Exercise.
This exercise requires an exact output of the listing, images omitted.
START Dataset entries
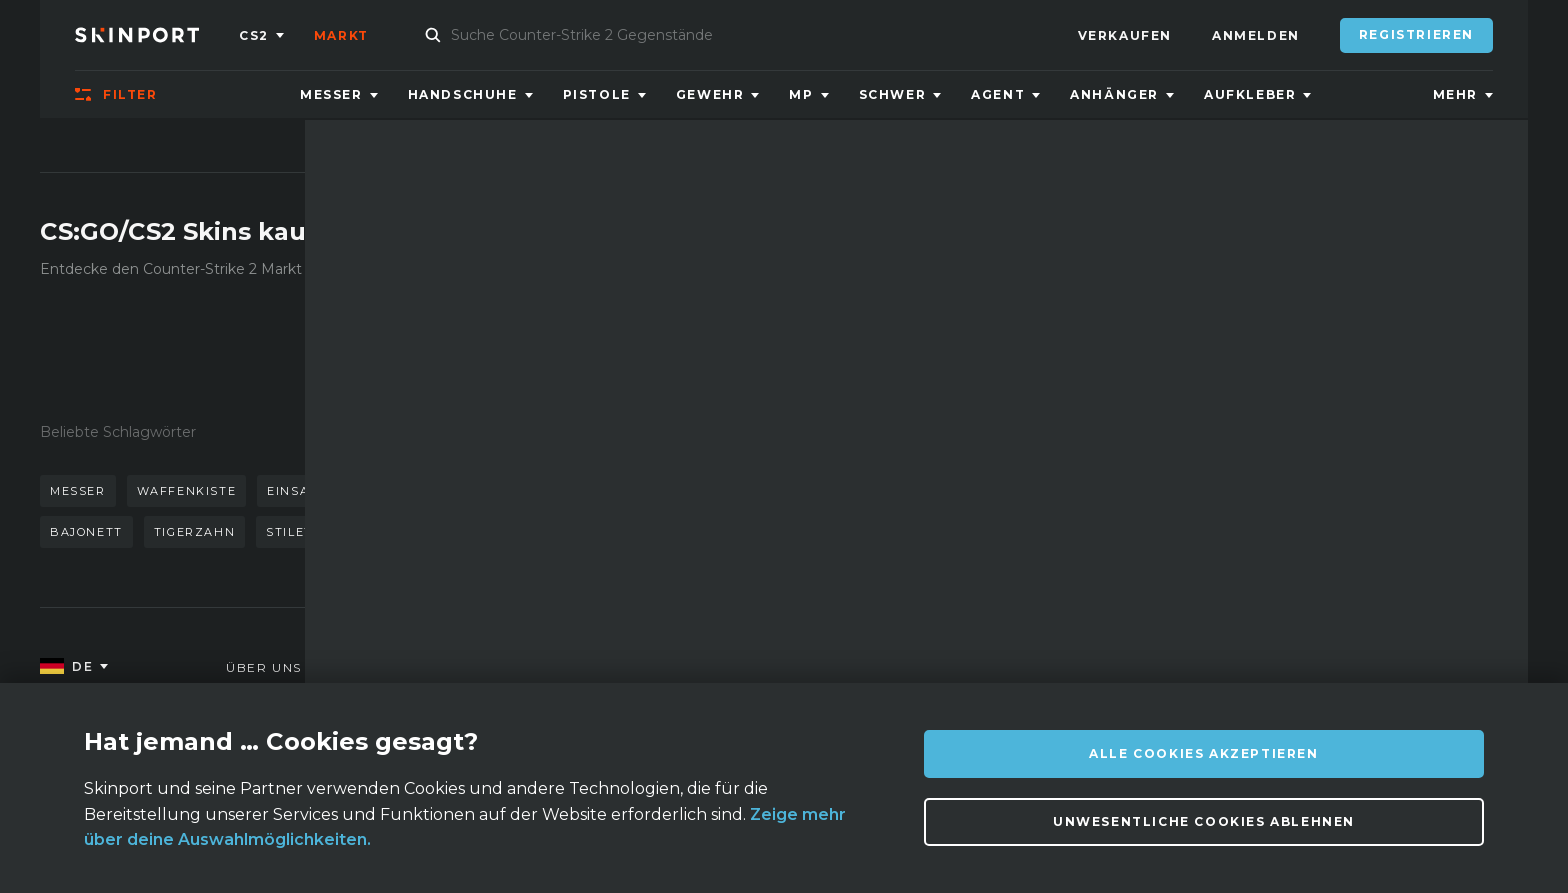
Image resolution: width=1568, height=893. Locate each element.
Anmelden (1256, 35)
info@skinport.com (1403, 662)
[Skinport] (157, 35)
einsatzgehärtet (334, 491)
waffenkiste (187, 491)
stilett (293, 532)
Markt (341, 35)
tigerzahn (194, 532)
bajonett (86, 532)
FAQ (432, 667)
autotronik (397, 532)
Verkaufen (1125, 35)
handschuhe (481, 491)
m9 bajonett (522, 532)
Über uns (264, 667)
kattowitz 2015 (618, 491)
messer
END Dataset entries
Solution for this task.
Image resolution: width=1568, height=893. Locate each element.
Anmelden (1256, 35)
info@skinport.com (1403, 662)
[Skinport] (157, 35)
einsatzgehärtet (334, 491)
waffenkiste (187, 491)
stilett (293, 532)
Markt (341, 35)
tigerzahn (194, 532)
bajonett (86, 532)
FAQ (432, 667)
autotronik (397, 532)
Verkaufen (1125, 35)
handschuhe (481, 491)
m9 bajonett (522, 532)
Über uns (264, 667)
kattowitz 2015 (618, 491)
messer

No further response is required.